The bike is powered by a 798cc, liquid-cooled, inline-three cylinder engine. It pumps out 108.5 BHP at 11,500 rpm of power and a peak torque of 83 Nm at 7,600 RPM. The engine is mated to a 6-speed gearbox absolute and the game-changer for me, a bi-directional quick shifter. Whether you are on the expressway or on the twisties, it’s such a joy using it. The Brutale 800 has four riding modes – Normal, Sport, Rain, and Custom. It also gets 8 TC levels, 3 ABS levels. The only time I used the Sport mode, was on the track and we were slowed down by the instructors, so I stuck to Normal and Rain when the bike was with me. Both modes, worked perfectly, in fact, the Rain mode was a lot better than I had expected, not once did I sense fear as I was caught in a downpour on SLEX.

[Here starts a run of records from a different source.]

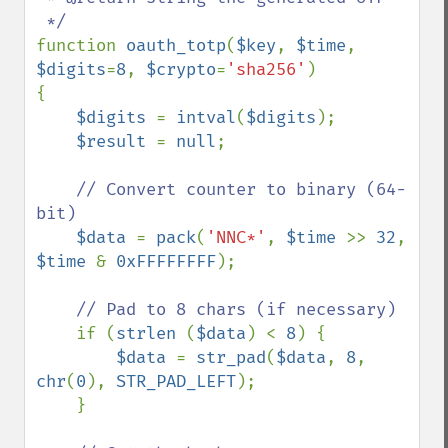
function 
oauth_totp
(
$key
, 
$time
, 
$digits
=
8
, 
$crypto
=
'sha256'
)

{

$digits 
= 
intval
(
$digits
);

$result 
= 
null
;

// Convert counter to binary (64-
bit)       

$data 
= 
pack
(
'NNC*'
, 
$time 
>> 
32
, 
$time 
& 
0xFFFFFFFF
);

// Pad to 8 chars (if necessary)

if (
strlen 
(
$data
) < 
8
) {

$data 
= 
str_pad
(
$data
, 
8
, 
chr
(
0
), 
STR_PAD_LEFT
);

    }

Stopping power comes from the dual 320mm Brembo disc brakes with four-piston calipers at the front and from a 220mm rear disc with a two-piston caliper at the rear. The Brutale 800 comes with a fully adjustable 43mm Marzocchi USD forks up front and a fully adjustable Sachs mono-shock at the rear. Its set up is mainly tuned for handling purpose and it does the job very well. You will, however, be able to feel the less than stellar road conditions in the Philippines, as you will feel most of the bumps you pass.
The wet weight is 200kg, which is more than manageable. The seat height is at 810mm and at 5’6, I feel completely fine on the bike. It does seem like I am just the right size for it when I see photos of myself on the bike. Anyone taller than 5’10 might seem like they are too big. Although that is pretty relative.
The 2019 MV Agusta Brutale 800, is not perfect, but there’s still something about it that I’m completely drawn to, which is strange, as I’m not normally drawn to modern-naked bikes. Maybe its that I feel like I’m one with the bike when I’m in the saddle or maybe its the way it just begs you to twist the throttle just a little bit more than you normally would. Perhaps knowing that when you go for a ride with a group of friends, the likelihood of someone else having the same bike is pretty slim, and if you do run into someone on the same bike, you know, you instantly will have a connection with that rider.